Die europäische Gesundheitsbehörde ECDC meldet eine ungewöhnlich frühe Grippewelle – drei bis vier Wochen früher als in den Vorjahren. Verantwortlich sei eine neue Variante von A(H3N2), die sogenannte Subclade K. Und wie gewohnt kommt der Aufruf, sich „ohne Verzögerung“ impfen zu lassen. Dabei räumt die Behörde selbst ein, dass die Datenlage dünn ist, die Wirksamkeit der aktuellen Impfstoffe gegen die neue Variante unklar bleibt und bislang keine erhöhte Schwere der Erkrankungen beobachtet wurde. Trotzdem wird erneut die Alarmstufe ausgerufen.
Der ECDC-Experte Edoardo Colzani mahnt, „Zeit sei kritisch“. Man solle sofort impfen – obwohl das eigene Risiko-Gutachten ein moderates Risiko für die Allgemeinbevölkerung und ein hohes Risko nur für klassische Risikogruppen beschreibt. Zwischen den Zeilen: Die Impfung könnte wegen der vielen Mutationen des neuen Stamms weniger gut passen. Genau das steht im technischen Anhang des ECDC-Berichts deutlich genug. Dennoch wiederholt die Behörde routiniert die alte Formel, wonach der Impfstoff „trotz möglicher Mismatchs“ wohl ausreichend gegen schwere Verläufe schützen werde.
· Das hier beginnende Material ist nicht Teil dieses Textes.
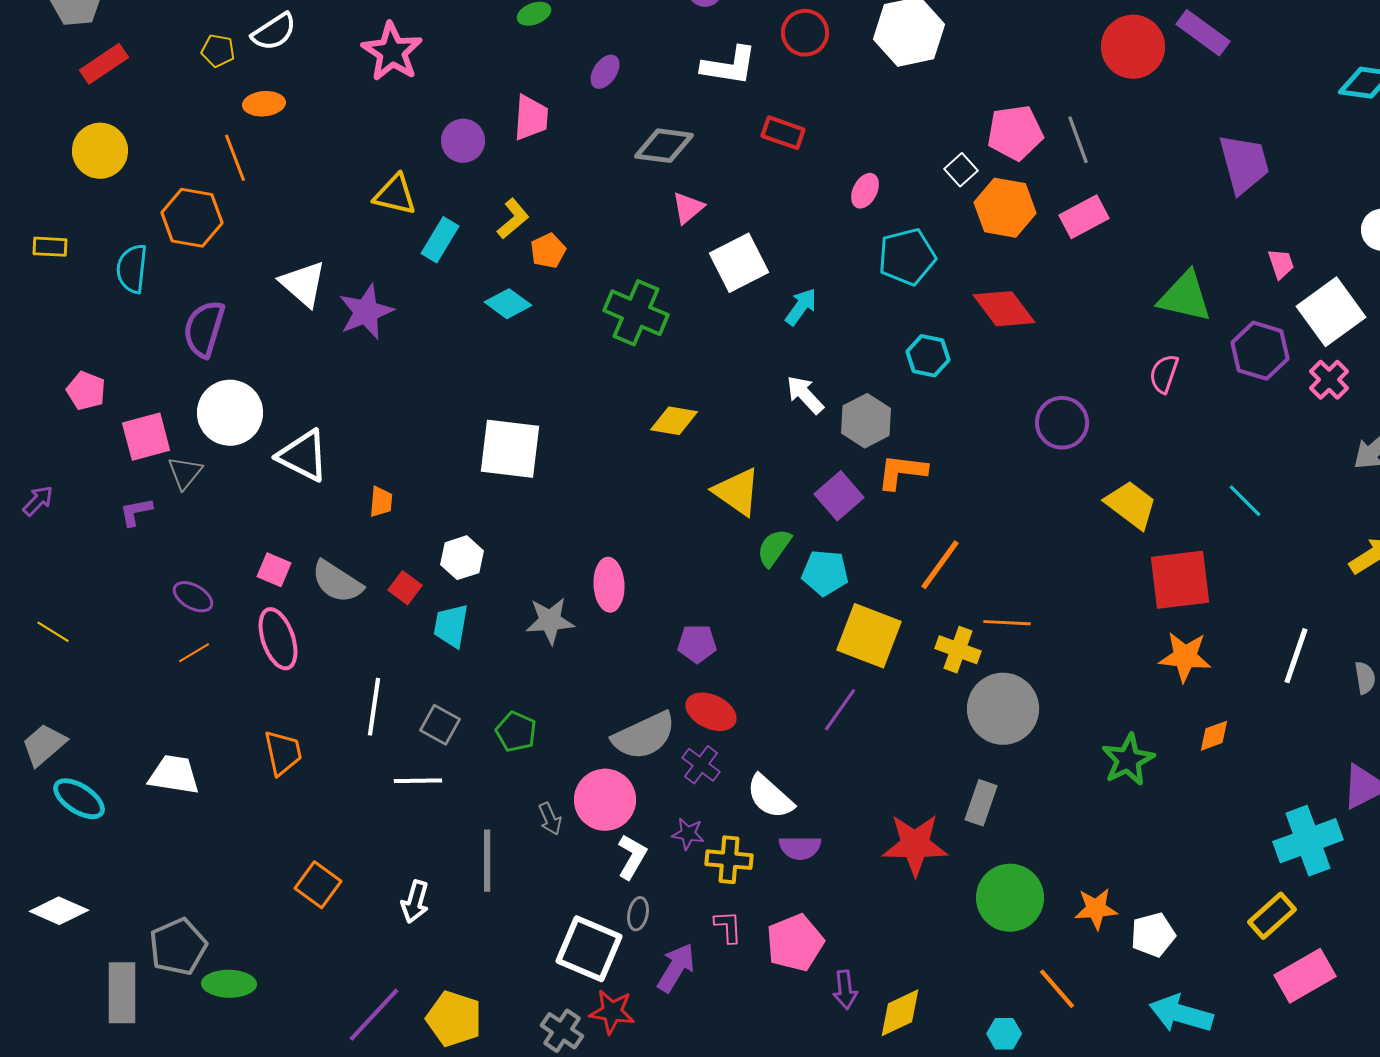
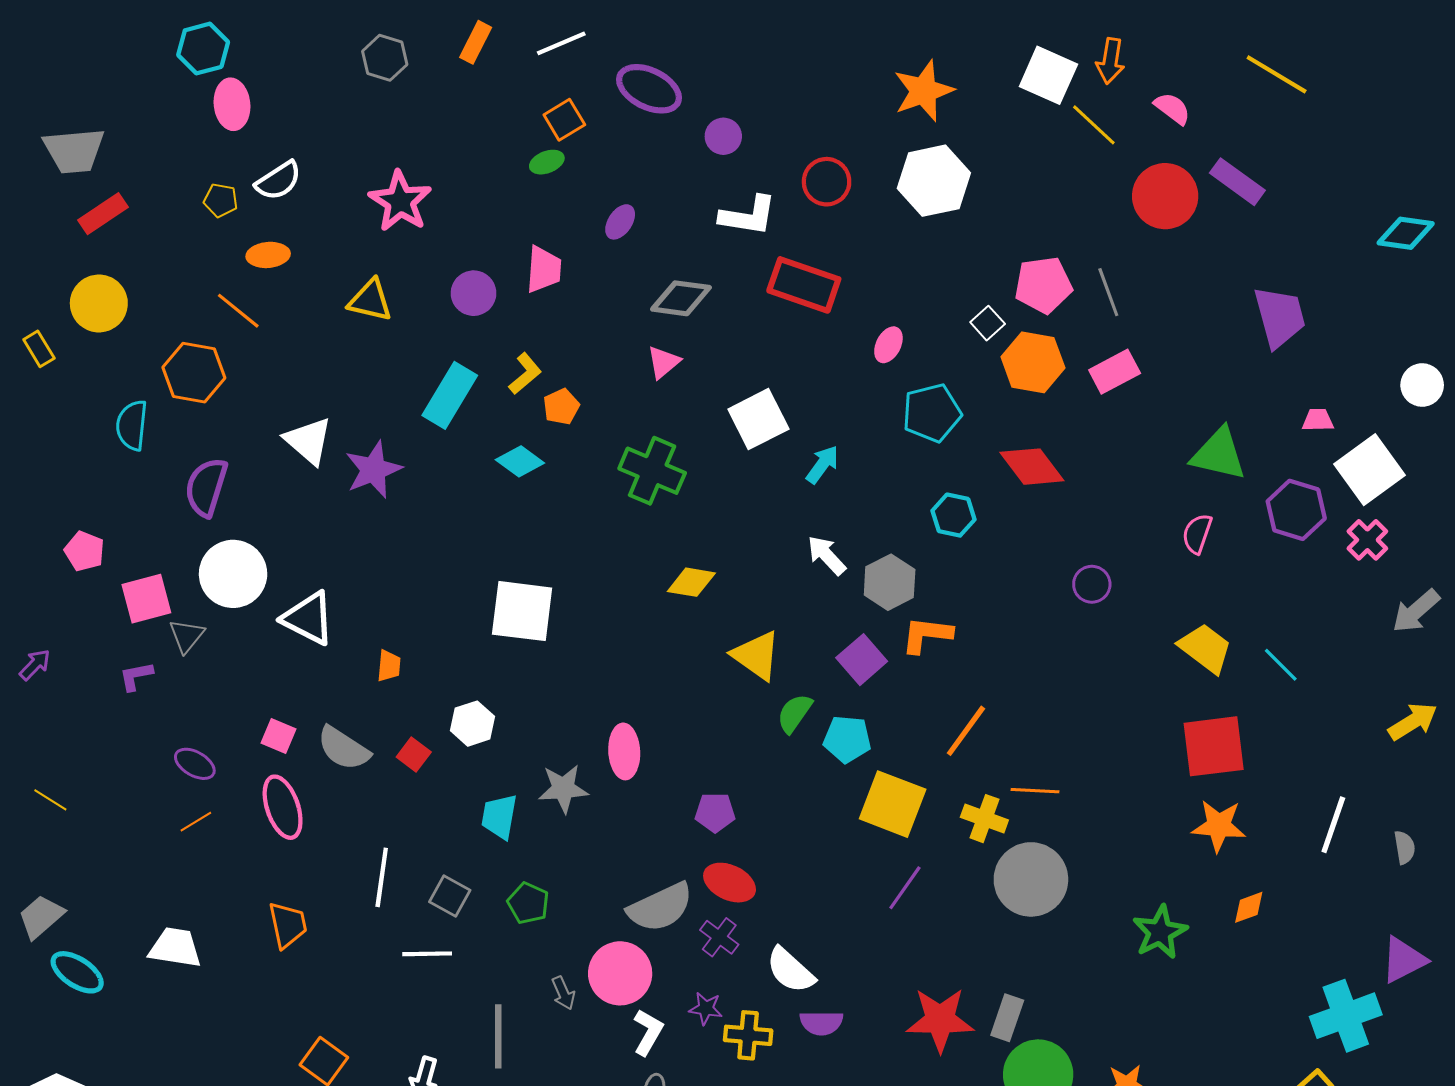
red rectangle: (783, 133) -> (804, 285), size x1.6
orange line: (235, 158) -> (238, 311), turned -30
yellow triangle: (395, 195) -> (370, 300), moved
pink triangle: (688, 208) -> (663, 362), moved
cyan rectangle: (440, 240) -> (450, 395), size x1.4
yellow rectangle: (50, 247) -> (39, 349), moved, turned 56
pink trapezoid: (1281, 264) -> (1318, 420), turned -72
purple circle: (1062, 423) -> (1092, 584), size x0.7
yellow trapezoid: (1131, 505) -> (1205, 648), moved
cyan trapezoid: (451, 626) -> (499, 816), moved
purple line: (840, 710) -> (905, 888), moved
gray rectangle: (981, 803) -> (1007, 1018), moved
Konkrete Wirksamkeitsdaten? Fehlanzeige.
Auffällig ist vor allem die Erwartung eines „potenziell schweren Winters“, die vor allem auf Modellannahmen und der Sorge vor niedriger Impfquote beruht. Die bisherigen Beobachtungen aus England, Hongkong und Taiwan zeigen zwar frühere Wellen, aber keine auffällige Zunahme schwerer Krankheitsverläufe. Trotzdem wird das Szenario steigender Krankenhausbelastung schon jetzt in die Öffentlichkeit getragen. Ob Vorsicht oder politische Kommunikation – das bleibt offen.
Der Maßnahmenkatalog ist vertraut: Risikogruppen impfen, Pflegeheime sensibilisieren, Masken in Krankenhäusern empfehlen, Antivirale großzügig einsetzen, Hygieneappelle an die Bevölkerung. Zuletzt soll erneut „klare und zielgruppengerechte Kommunikation“ helfen – in der Praxis meist die permanente Wiederholung der Impfempfehlung, während Unsicherheiten in den Hintergrund rücken.
Kurz gesagt: Die Saison beginnt früher, das Virus hat sich stärker verändert als üblich, doch konkrete Hinweise auf eine besonders gefährliche Welle fehlen bislang. Statt nüchterner Einordnung liefert die ECDC vorsorgliche Warnungen und empfiehlt Maßnahmen, die weitgehend präventiv-politischen Charakter haben. Schon wieder wird eine unklare Datenlage zum Anlass genommen, maximale Impfbereitschaft einzufordern – und das möglichst schnell, bevor die Lage überhaupt vollständig bewertet ist.